Saved data entries
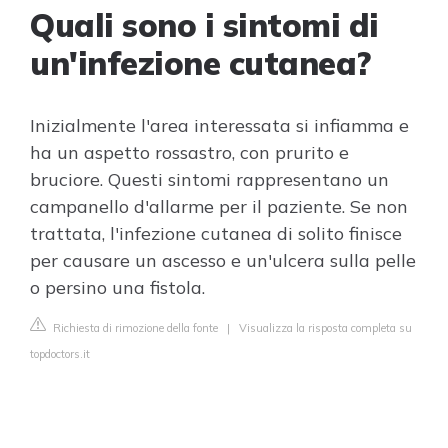
Quali sono i sintomi di
un'infezione cutanea?
Inizialmente l'area interessata si infiamma e
ha un aspetto rossastro, con prurito e
bruciore. Questi sintomi rappresentano un
campanello d'allarme per il paziente. Se non
trattata, l'infezione cutanea di solito finisce
per causare un ascesso e un'ulcera sulla pelle
o persino una fistola.
Richiesta di rimozione della fonte
|
Visualizza la risposta completa su
topdoctors.it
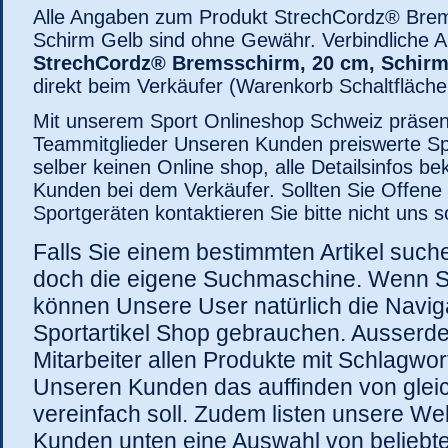
Alle Angaben zum Produkt StrechCordz® Brem
Schirm Gelb sind ohne Gewähr. Verbindliche 
StrechCordz® Bremsschirm, 20 cm, Schirm
direkt beim Verkäufer (Warenkorb Schaltfläche 
Mit unserem Sport Onlineshop Schweiz präsen
Teammitglieder Unseren Kunden preiswerte Sp
selber keinen Online shop, alle Detailsinfos
Kunden bei dem Verkäufer. Sollten Sie Offen
Sportgeräten kontaktieren Sie bitte nicht uns 
Falls Sie einem bestimmten Artikel suc
doch die eigene Suchmaschine. Wenn S
können Unsere User natürlich die Navig
Sportartikel Shop gebrauchen. Ausser
Mitarbeiter allen Produkte mit Schlagwo
Unseren Kunden das auffinden von glei
vereinfach soll. Zudem listen unsere W
Kunden unten eine Auswahl von beliebte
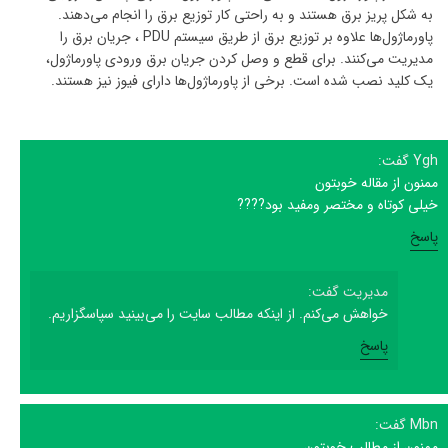
به شکل پریز برق هستند و به راحتی کار توزیع برق را انجام می‌دهند.
پاورماژول‌ها علاوه بر توزیع برق از طریق سیستم PDU ، جریان برق را
مدیریت می‌کنند. برای قطع و وصل کردن جریان برق ورودی پاورماژول،
یک کلید نصب شده است. برخی از پاورماژول‌ها دارای فیوز نیز هستند.
Ygh گفت:
ممنون از مقاله خوبتون
خیلی کوتاه و مختصر و‌مفید بود????
پاسخ
مدیریت گفت:
خواهش می‌کنم. از اینکه مطالب سایت را می‌بینید سپاسگزاریم.
پاسخ
Mbn گفت:
ممنون از مطالب خوبتون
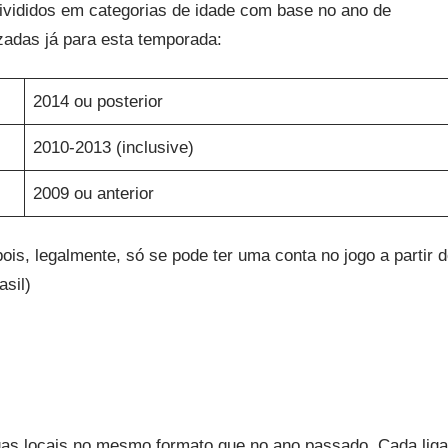
divididos em categorias de idade com base no ano de
zadas já para esta temporada:
2014 ou posterior
2010-2013 (inclusive)
2009 ou anterior
s, legalmente, só se pode ter uma conta no jogo a partir 
sil)
as locais no mesmo formato que no ano passado. Cada liga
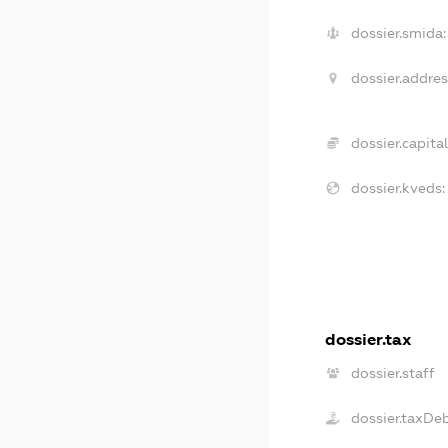
dossier.smida:
dossier.addres
dossier.capital
dossier.kveds:
dossier.tax
dossier.staff
dossier.taxDe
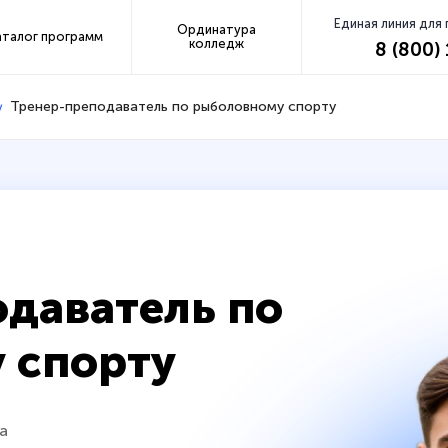
Единая линия для
Ординатура
аталог программ
колледж
8 (800)
Тренер-преподаватель по рыболовному спорту
даватель по
 спорту
а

TASK GOAL. Retype only the lines above from the one with "dossier.capital" through the last, both ends included, keeping every picture out of the copy.

EXPECTED OUTPUT.
dossier.capital
dossier.kveds:
dossier.tax
dossier.staff
dossier.taxDe
Единая линия для
Ординатура
аталог программ
колледж
8 (800)
Тренер-преподаватель по рыболовному спорту
даватель по
 спорту
а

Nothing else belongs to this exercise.